C’è anche chi ha voglia di uscire perché dice che a stare sempre lì dentro gli s’accupa u cori.  Vuole uscire per passeggiare, per scambiare qualche parola col tabaccaio, con lo scarpaio o l’artigiano e lo accompagni fra le viuzze di una Ibla secolare dove scopri genti, mestieri e abitudini che prima non vedevi.

 

E poi c’è chi a letto, fra vari deliri, dice di voler andare a casa e ripete – A ma casa era a ma casa , a ma casa strinci e vasa-.

E sì, purtroppo queste, e tante altre vite, giacciono lì, dove sono entrate perché scomode o non più autosufficienti ed assieme vivono la loro solitudine finché il peso degli ultimi anni non venga sepolto dentro una cassa di legno, entrata vuota subito dopo l’ultimo respiro col naso affilato e la fronte di ghiaccio.

 

Quando non ci si può più prender cura di un anziano basta mandarlo dove potrà probabilmente trovare assistenza, cura, attenzione ma non affetti, senso di appartenenza e familiarità. Sarà sicuramente un ottimo detergente lavamani per parenti esausti di vecchi infausti. Una casa di riposo o, meglio, di rimedio.

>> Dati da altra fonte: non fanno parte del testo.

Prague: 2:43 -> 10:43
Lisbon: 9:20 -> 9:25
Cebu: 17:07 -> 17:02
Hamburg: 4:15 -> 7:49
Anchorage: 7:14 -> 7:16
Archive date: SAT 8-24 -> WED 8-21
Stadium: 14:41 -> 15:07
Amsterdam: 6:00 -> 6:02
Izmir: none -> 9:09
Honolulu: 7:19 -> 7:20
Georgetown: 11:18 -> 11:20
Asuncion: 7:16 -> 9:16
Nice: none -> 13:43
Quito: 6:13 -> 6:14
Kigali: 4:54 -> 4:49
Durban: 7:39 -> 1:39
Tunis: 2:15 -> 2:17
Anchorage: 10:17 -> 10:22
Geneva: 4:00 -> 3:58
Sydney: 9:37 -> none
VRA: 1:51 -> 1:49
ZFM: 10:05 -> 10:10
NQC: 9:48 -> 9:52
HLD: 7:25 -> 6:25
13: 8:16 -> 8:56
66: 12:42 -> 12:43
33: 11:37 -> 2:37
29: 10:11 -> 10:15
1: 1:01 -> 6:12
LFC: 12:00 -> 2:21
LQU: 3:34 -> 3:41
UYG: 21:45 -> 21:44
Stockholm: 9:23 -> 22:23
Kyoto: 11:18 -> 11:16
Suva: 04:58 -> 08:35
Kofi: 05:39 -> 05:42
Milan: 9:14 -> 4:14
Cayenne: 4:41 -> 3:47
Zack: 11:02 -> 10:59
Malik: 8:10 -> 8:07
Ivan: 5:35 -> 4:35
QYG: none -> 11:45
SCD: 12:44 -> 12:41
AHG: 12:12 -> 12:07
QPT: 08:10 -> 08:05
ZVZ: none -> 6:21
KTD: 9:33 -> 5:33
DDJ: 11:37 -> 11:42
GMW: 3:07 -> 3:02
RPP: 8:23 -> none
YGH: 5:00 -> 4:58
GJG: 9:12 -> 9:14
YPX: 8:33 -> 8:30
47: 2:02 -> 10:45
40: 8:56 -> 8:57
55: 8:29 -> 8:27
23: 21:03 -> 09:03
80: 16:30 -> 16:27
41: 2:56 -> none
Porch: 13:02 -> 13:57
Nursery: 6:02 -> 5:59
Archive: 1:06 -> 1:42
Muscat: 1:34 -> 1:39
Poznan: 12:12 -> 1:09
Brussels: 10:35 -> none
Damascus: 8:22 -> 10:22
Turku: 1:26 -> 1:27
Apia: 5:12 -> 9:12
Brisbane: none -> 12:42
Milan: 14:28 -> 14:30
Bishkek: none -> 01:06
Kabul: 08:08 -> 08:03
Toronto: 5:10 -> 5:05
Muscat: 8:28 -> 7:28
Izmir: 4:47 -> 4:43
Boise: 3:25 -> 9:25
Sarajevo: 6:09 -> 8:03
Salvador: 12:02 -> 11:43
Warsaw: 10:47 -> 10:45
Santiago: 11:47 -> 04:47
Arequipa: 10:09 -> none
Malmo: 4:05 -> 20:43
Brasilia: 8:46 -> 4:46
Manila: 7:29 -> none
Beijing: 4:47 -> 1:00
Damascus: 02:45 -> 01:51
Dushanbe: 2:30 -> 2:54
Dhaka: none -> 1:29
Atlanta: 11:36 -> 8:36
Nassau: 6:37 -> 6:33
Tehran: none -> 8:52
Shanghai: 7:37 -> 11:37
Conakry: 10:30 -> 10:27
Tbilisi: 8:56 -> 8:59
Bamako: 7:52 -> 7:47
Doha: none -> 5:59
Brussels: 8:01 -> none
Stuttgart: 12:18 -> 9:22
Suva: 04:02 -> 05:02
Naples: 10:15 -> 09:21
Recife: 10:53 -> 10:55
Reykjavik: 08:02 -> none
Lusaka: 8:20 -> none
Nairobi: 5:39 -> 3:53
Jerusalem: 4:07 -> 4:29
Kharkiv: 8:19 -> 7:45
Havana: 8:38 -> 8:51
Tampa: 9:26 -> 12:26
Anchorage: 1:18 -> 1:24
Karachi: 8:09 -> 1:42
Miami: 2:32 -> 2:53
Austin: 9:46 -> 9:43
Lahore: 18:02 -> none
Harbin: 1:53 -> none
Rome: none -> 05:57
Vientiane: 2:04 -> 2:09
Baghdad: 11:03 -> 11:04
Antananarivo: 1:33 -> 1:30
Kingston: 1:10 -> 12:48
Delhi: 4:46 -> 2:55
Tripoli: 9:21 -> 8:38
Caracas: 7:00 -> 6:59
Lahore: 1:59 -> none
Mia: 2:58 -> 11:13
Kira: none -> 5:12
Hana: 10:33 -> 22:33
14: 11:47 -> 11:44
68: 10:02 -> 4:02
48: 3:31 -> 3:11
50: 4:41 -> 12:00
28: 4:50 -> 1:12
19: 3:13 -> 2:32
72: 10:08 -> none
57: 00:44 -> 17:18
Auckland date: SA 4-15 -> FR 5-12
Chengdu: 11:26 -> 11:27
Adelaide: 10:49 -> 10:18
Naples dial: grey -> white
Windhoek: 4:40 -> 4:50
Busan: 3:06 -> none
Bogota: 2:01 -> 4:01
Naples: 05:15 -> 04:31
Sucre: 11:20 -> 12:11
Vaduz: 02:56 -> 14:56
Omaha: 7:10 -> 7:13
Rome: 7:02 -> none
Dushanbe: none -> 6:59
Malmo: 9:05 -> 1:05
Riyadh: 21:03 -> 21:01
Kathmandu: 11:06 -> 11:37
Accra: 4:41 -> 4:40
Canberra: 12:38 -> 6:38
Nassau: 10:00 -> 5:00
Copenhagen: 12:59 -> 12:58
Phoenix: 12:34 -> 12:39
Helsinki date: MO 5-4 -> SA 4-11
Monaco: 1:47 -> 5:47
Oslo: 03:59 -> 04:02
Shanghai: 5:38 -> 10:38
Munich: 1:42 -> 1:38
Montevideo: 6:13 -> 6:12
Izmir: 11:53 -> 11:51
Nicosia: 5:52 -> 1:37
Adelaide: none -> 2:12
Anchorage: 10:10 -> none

A dodici metri e mezzo ce n’ è una; l’ ho conosciuta prestando servizio civile nazionale proprio lì. Adesso, volontariamente, non presto più niente, quando ci vado regalo. Ma non è così facile, il tempo per noi passa più in fretta che per loro, e ne possiamo regalare meno di quanto loro possano aspettarsi…..comunque domani li vado a trovare.